Your instructions: The line containing "L’aspetto straordinario di" marks the end; write out exactly every line from the start of the data up to and including it, without the pictures.

###

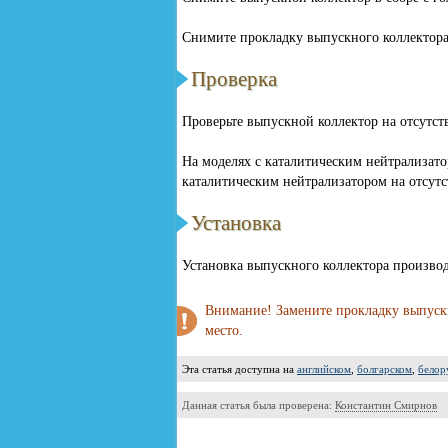
Снимите прокладку выпускного коллектора
Проверка
Проверьте выпускной коллектор на отсутс
На моделях с каталитическим нейтрализат
каталитическим нейтрализатором на отсут
Установка
Установка выпускного коллектора производ
Внимание! Замените прокладку выпускн
место.
Эта статья доступна на
английском
,
болгарском
,
белор
Данная статья была проверена:
Константин Смирнов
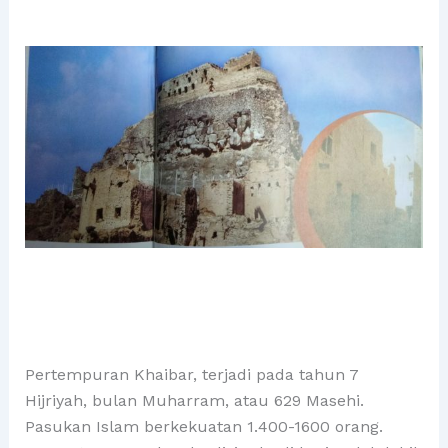
Pertempuran Khaibar, terjadi pada tahun 7
Hijriyah, bulan Muharram, atau 629 Masehi.
Pasukan Islam berkekuatan 1.400-1600 orang.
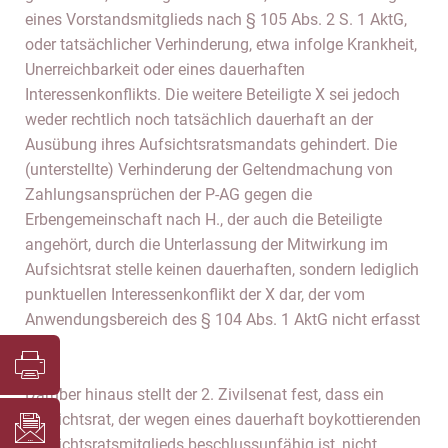
eines Vorstandsmitglieds nach § 105 Abs. 2 S. 1 AktG,
oder tatsächlicher Verhinderung, etwa infolge Krankheit,
Unerreichbarkeit oder eines dauerhaften
Interessenkonflikts. Die weitere Beteiligte X sei jedoch
weder rechtlich noch tatsächlich dauerhaft an der
Ausübung ihres Aufsichtsratsmandats gehindert. Die
(unterstellte) Verhinderung der Geltendmachung von
Zahlungsansprüchen der P-AG gegen die
Erbengemeinschaft nach H., der auch die Beteiligte
angehört, durch die Unterlassung der Mitwirkung im
Aufsichtsrat stelle keinen dauerhaften, sondern lediglich
punktuellen Interessenkonflikt der X dar, der vom
Anwendungsbereich des § 104 Abs. 1 AktG nicht erfasst
sei.
Darüber hinaus stellt der 2. Zivilsenat fest, dass ein
Aufsichtsrat, der wegen eines dauerhaft boykottierenden
Aufsichtsratsmitglieds beschlussunfähig ist, nicht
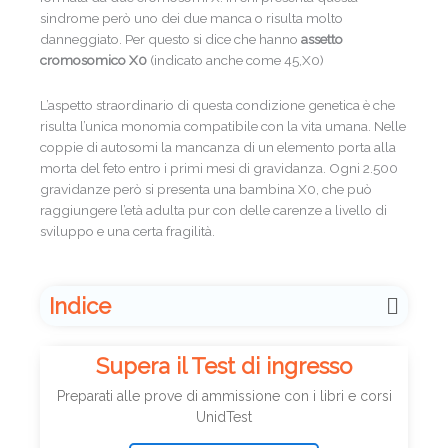
sindrome però uno dei due manca o risulta molto
danneggiato. Per questo si dice che hanno
assetto
cromosomico X0
(indicato anche come 45,X0)
L’aspetto straordinario di questa condizione genetica è che
risulta l’unica monomia compatibile con la vita umana. Nelle
coppie di autosomi la mancanza di un elemento porta alla
morta del feto entro i primi mesi di gravidanza. Ogni 2.500
gravidanze però si presenta una bambina X0, che può
raggiungere l’età adulta pur con delle carenze a livello di
sviluppo e una certa fragilità.
Indice
Supera il Test di ingresso
Preparati alle prove di ammissione con i libri e corsi
UnidTest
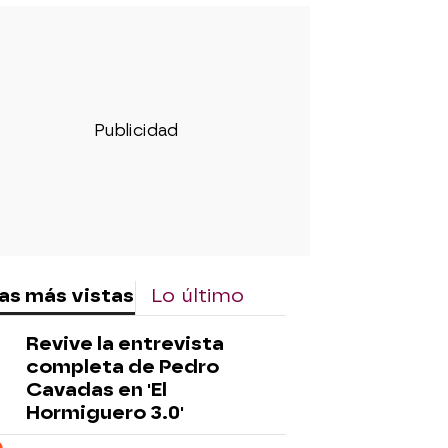
as más vistas
Lo último
Revive la entrevista
completa de Pedro
Cavadas en 'El
Hormiguero 3.0'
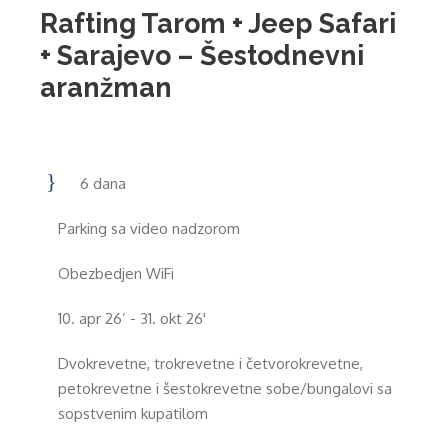
Rafting Tarom + Jeep Safari
+ Sarajevo – Šestodnevni
aranžman
6 dana
Parking sa video nadzorom
Obezbedjen WiFi
10. apr 26’ - 31. okt 26'
Dvokrevetne, trokrevetne i četvorokrevetne,
petokrevetne i šestokrevetne sobe/bungalovi sa
sopstvenim kupatilom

###

Solved exercise:
Снимите прокладку выпускного коллектора
Проверка
Проверьте выпускной коллектор на отсутс
На моделях с каталитическим нейтрализат
каталитическим нейтрализатором на отсут
Установка
Установка выпускного коллектора производ
Внимание! Замените прокладку выпускн
место.
Эта статья доступна на
английском
,
болгарском
,
белор
Данная статья была проверена:
Константин Смирнов
Pertempuran Khaibar, terjadi pada tahun 7
Hijriyah, bulan Muharram, atau 629 Masehi.
Pasukan Islam berkekuatan 1.400-1600 orang.
eines Vorstandsmitglieds nach § 105 Abs. 2 S. 1 AktG,
oder tatsächlicher Verhinderung, etwa infolge Krankheit,
Unerreichbarkeit oder eines dauerhaften
Interessenkonflikts. Die weitere Beteiligte X sei jedoch
weder rechtlich noch tatsächlich dauerhaft an der
Ausübung ihres Aufsichtsratsmandats gehindert. Die
(unterstellte) Verhinderung der Geltendmachung von
Zahlungsansprüchen der P-AG gegen die
Erbengemeinschaft nach H., der auch die Beteiligte
angehört, durch die Unterlassung der Mitwirkung im
Aufsichtsrat stelle keinen dauerhaften, sondern lediglich
punktuellen Interessenkonflikt der X dar, der vom
Anwendungsbereich des § 104 Abs. 1 AktG nicht erfasst
sei.
Darüber hinaus stellt der 2. Zivilsenat fest, dass ein
Aufsichtsrat, der wegen eines dauerhaft boykottierenden
Aufsichtsratsmitglieds beschlussunfähig ist, nicht
sindrome però uno dei due manca o risulta molto
danneggiato. Per questo si dice che hanno
assetto
cromosomico X0
(indicato anche come 45,X0)
L’aspetto straordinario di questa condizione genetica è che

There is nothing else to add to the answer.